Some days I only got two bars of the treble staff on the piano done, and poorly. Other days, I managed to get down fifteen or twenty bars of really quite usable music (in my opinion; someone said a good composer doesn’t like his own work, so I shouldn’t say I like it I guess, but I was pleasantly pleased with the result in a few cases).
It’s nothing to be proud of at this point, and the only thing I feel accomplished about is that I stuck to my plan and got some results. At this point, the goal was quantity, not quality. And not even really quantity, just consistency. I tried different things and when they clearly didn’t work, I tried to hash out why, and fix them, or make adjustments, or learn what adjustments could be made. It was a fantastic learning process.
I’ve talked before about my thoughts on different people’s ideas of composing: how Tchaikovsky was such a lyricist but had issues with the concept of a symphony, how Beethoven was a master of developing such small motifs, how Shostakovich claimed that composing should be done and completed as a mental process before setting pen to paper, but how Ravel described it as “75% an intellectual activity.”
So… Taking that all into consideration, at least from my position as an aspiring amateur,
it tells me that composing, like anything else, can certainly be a gift, but also like anything else, is something that one can improve at with that practice and determination. While, to my current experience, I do not have any gift or propensity for composing, I would be eager with study and practice to improve and continue to learn.
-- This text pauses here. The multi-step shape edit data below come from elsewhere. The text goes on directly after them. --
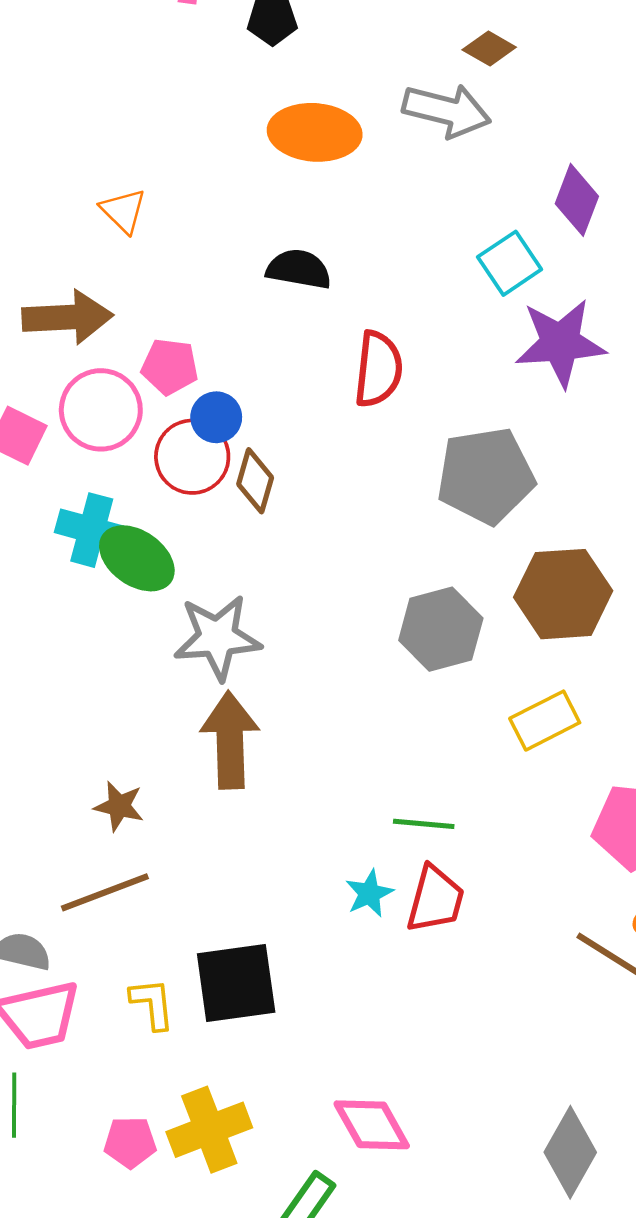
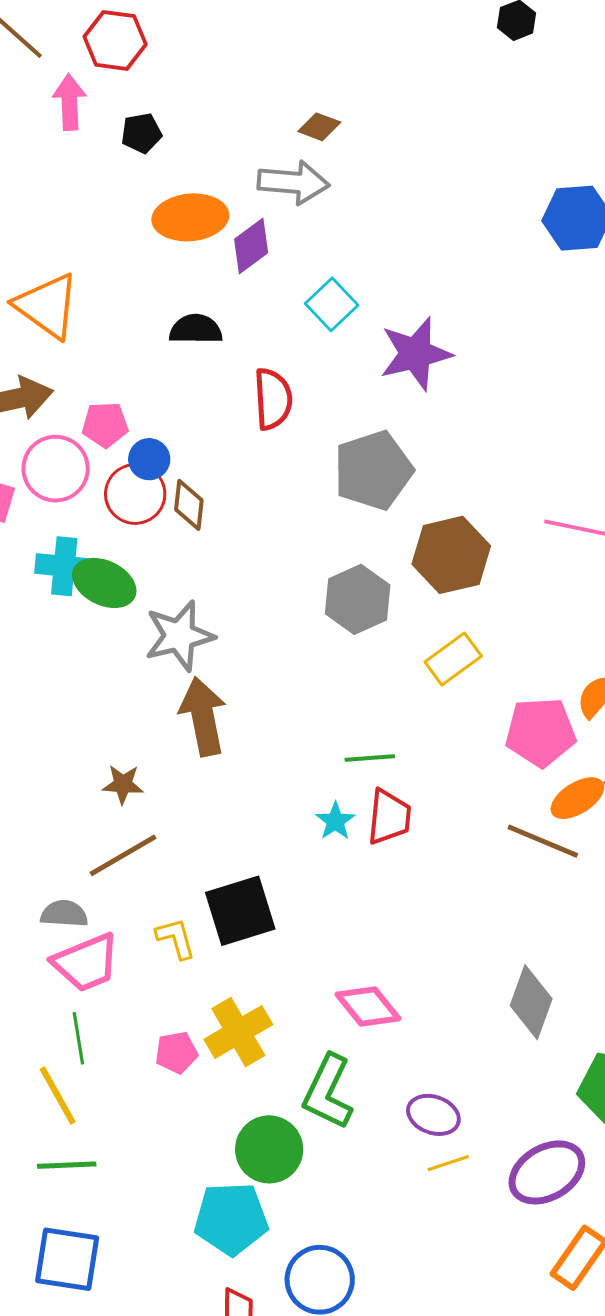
purple diamond: (577, 200) -> (251, 246), moved, turned 42
orange triangle: (123, 211) -> (47, 306), size x1.8
cyan square: (510, 263) -> (332, 304), moved

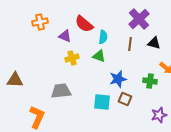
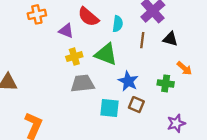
cyan semicircle: (103, 37) -> (118, 24), moved
green triangle: (99, 56) -> (106, 54), size x1.5
blue star: (118, 79) -> (128, 81), turned -30
gray trapezoid: (61, 91) -> (83, 83), moved

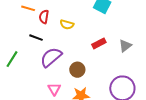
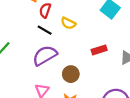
black line: (36, 38) -> (45, 30), moved

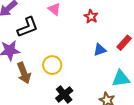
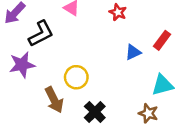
brown arrow: (24, 73) -> (54, 100), moved

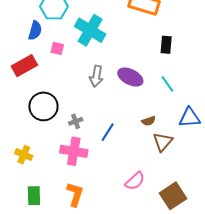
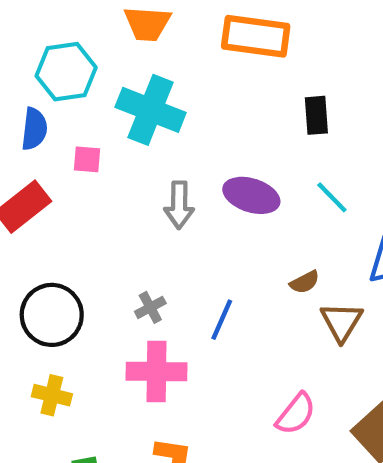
black circle: (43, 106) -> (52, 315), moved

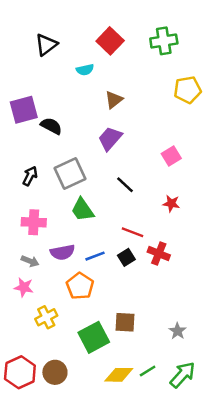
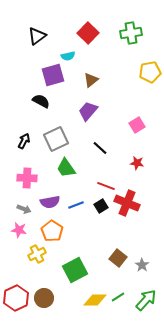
purple square: (24, 110) -> (53, 75), moved
red cross: (159, 254) -> (127, 203), size x1.4
orange pentagon: (80, 286) -> (52, 231), moved
brown square: (125, 322) -> (118, 258), moved, turned 36

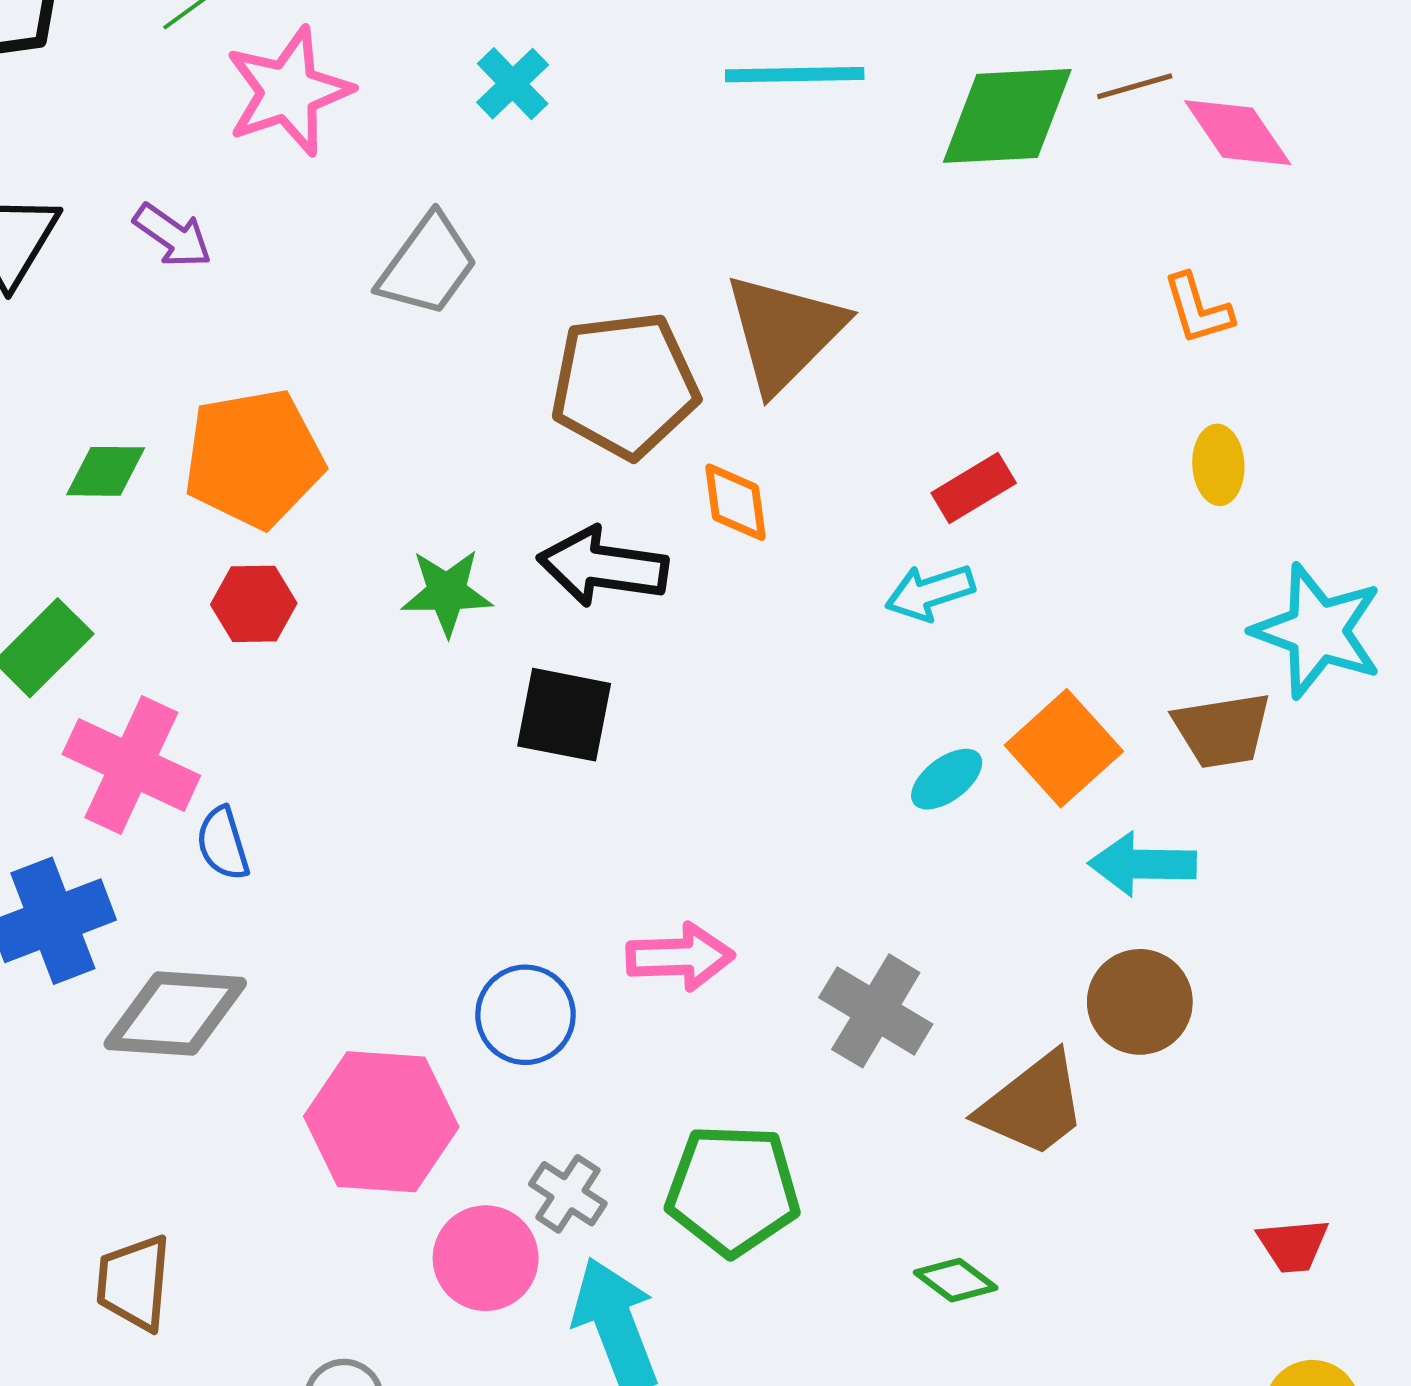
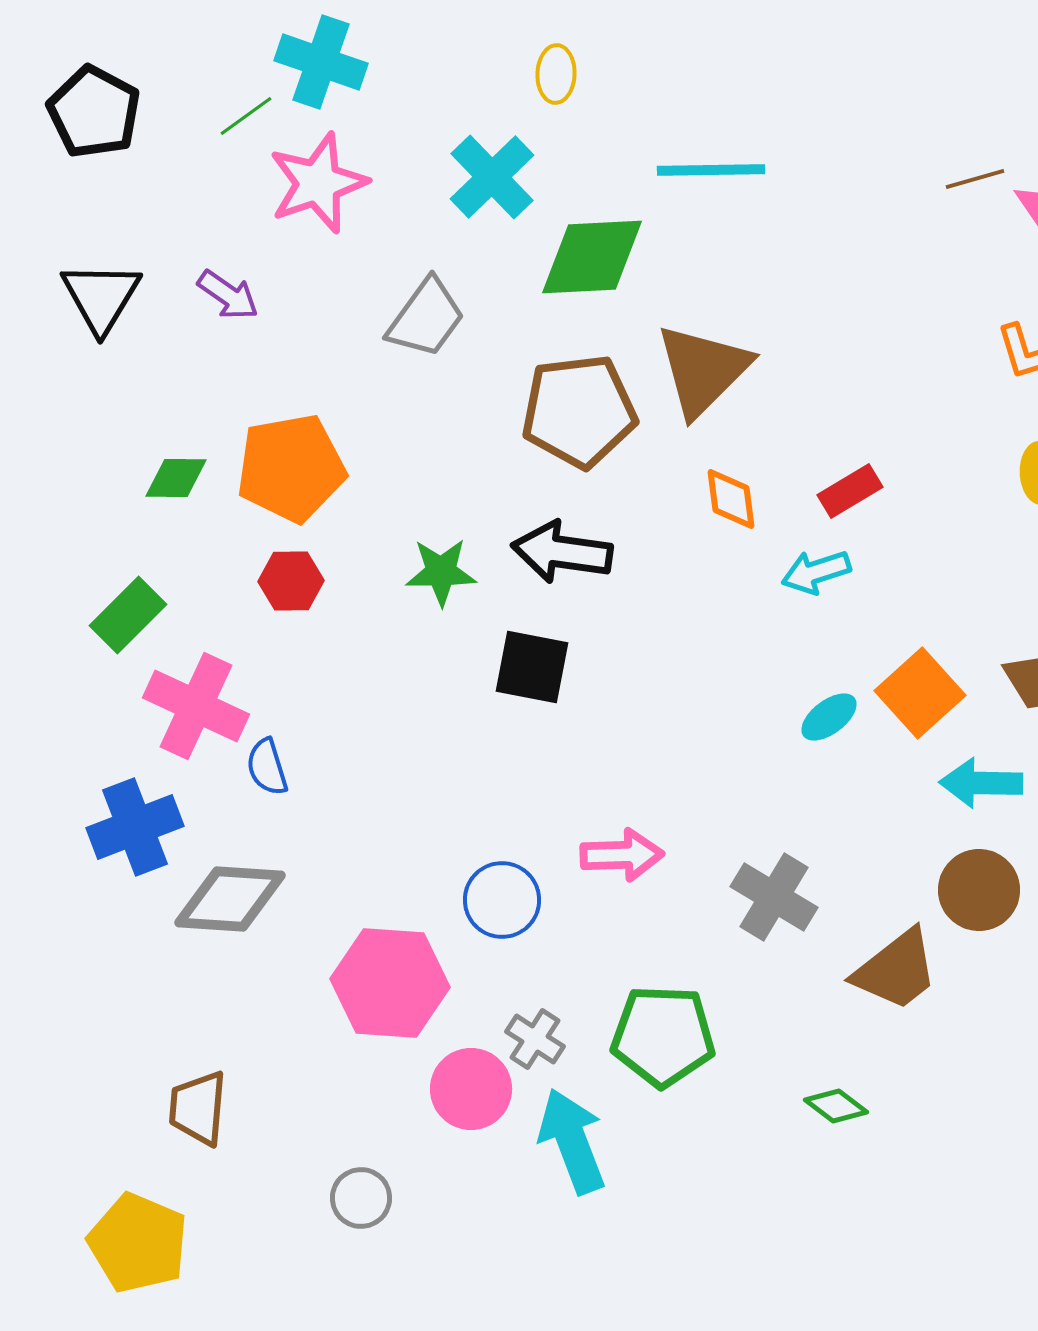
cyan cross: (513, 84) -> (492, 177), size x1.5
green diamond: (1007, 116) -> (592, 257), moved
orange diamond: (735, 502) -> (731, 499), moved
It’s something I’m interested in enough that I think I could be self motivated to make up for a few decades of lost time and a lack of talent. If it is in fact, 75% an intellectual activity (adhering scientifically to Ravel’s obviously unscientific figure), then only a quartet is talent or “gift” or inspiration, and if I can get that 75% right, it’s at least a passing grade.
That being said, 25 years of piano lessons and a degree in music certainly would have helped, but there’s not a lot I can do about that now.
The first project was to write for a month, and that’s done. While some of those attempts were arguable failures at best, I knew that out of shotgunning for a month, something workable would come of it, and I am eager to work with those ideas, even take them in multiple directions and keep saving each iteration as I go to see what develops.
I learned a lot, but then life got in the way.
My goal after that point is/was to develop these little seedlings I’d scribbled down and saved and see what can come of them. One little idea may turn into a string quartet, another a sonata. Who knows? I’m in no rush.
I think of cooking…. Baking is such a precise process; it’s truly a science, and I don’t care much for it because of that. Cooking however, is fantastic. It’s far less rigid, less demanding, and as long as you’re not worried about wasting whatever product you’re working with (or having nothing to feed the guests on their way to your house), you can try anything you want. As Julia Child says, “you’ve got to have a ‘what the hell’ attitude.” I am learning that about music. I have read advice composers gave to those aspiring to write music, and something I’ve seen multiple times was the suggestion to take everything you’d learned in university and forget it, because if you try to play by all the rules you learned, while it may be “good,” you’ll never write interesting music.
As for the ‘what the hell’ attitude, I also tried to do different things. Much of the first few efforts were in 4/4 time, in a pretty whitebread key like G or A, and were filled with lots of quarter notes and consonances. Just as important to me as learning what was right was, as I said earlier, learning what was ‘wrong’ and why. So I tried all sorts of chords, weird rhythms, pulled stuff out of everywhere and made up things as I went. As a result, some of the stuff I didn’t overthink became the material that I felt worked the best.
But I still want to know the rules. That’s kind of a basic part of the process. I’m working through all the basics, but I’ve always been one for hands-on experience, and that’s the only way I’m going to get anywhere since I don’t foresee myself taking music theory classes at a university any time soon. I may enjoy the process more than the outcome. At this point, it’s like trying to write a speech in a language I don’t understand. It’s overwhelming, but it will be a lot of fun.